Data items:
********************
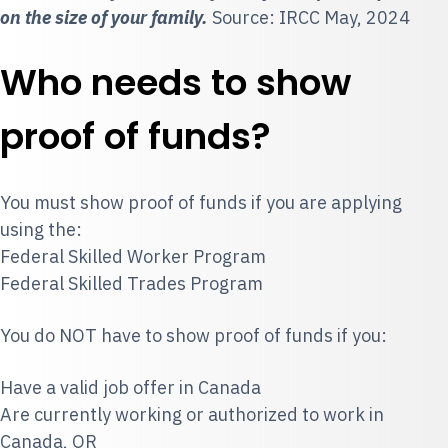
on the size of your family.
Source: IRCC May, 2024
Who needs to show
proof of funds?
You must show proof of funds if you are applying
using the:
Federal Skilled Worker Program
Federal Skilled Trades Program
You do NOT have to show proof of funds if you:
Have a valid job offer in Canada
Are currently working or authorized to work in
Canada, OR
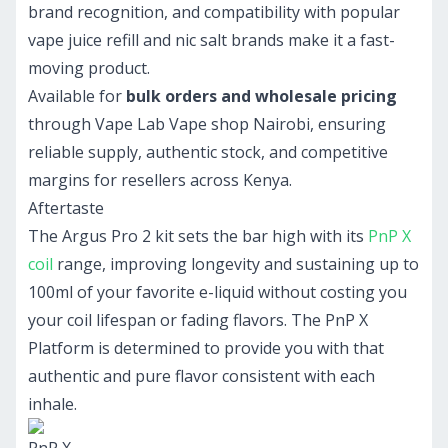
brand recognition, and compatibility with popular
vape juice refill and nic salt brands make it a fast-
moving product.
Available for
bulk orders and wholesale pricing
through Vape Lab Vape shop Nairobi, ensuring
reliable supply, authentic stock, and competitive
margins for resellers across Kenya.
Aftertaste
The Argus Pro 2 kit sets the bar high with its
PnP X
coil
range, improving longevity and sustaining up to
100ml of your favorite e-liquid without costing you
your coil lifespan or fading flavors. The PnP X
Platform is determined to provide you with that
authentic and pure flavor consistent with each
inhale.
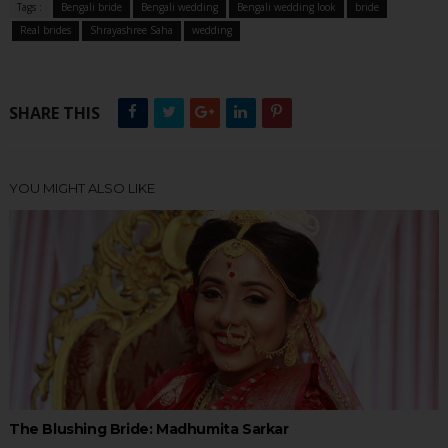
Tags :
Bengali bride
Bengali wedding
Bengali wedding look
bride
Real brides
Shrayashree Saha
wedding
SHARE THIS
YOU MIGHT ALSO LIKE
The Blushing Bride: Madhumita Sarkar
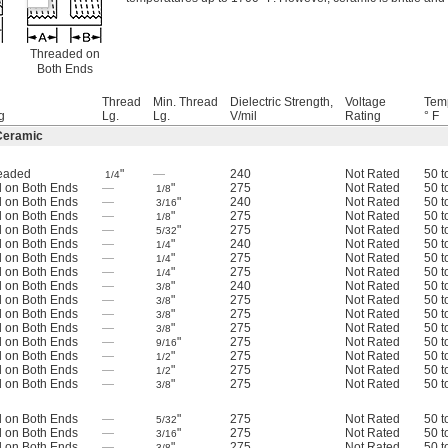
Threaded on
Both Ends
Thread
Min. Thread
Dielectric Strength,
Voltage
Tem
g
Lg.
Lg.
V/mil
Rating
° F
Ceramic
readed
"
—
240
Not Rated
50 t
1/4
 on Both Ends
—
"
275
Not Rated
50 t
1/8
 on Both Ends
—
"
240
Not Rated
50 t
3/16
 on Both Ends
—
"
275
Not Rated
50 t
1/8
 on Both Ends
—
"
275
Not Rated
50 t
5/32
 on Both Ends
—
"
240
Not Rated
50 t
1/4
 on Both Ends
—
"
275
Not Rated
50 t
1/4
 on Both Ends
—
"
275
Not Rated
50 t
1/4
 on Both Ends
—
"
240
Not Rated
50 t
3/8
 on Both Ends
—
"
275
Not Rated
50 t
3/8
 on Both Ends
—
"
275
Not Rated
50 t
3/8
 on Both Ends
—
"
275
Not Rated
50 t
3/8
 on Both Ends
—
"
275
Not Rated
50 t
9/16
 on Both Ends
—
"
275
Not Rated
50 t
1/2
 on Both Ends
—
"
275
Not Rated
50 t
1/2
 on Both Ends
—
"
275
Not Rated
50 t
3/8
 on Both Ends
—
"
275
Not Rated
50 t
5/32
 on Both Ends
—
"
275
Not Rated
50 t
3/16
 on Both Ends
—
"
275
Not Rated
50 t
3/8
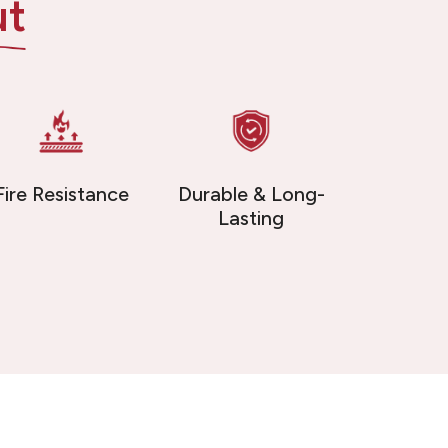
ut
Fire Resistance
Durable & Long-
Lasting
********************
§ Problem requirements:
Going through the data above, count the lines where the string "coil" appears, and answer with only that number.

§ Written answer:
2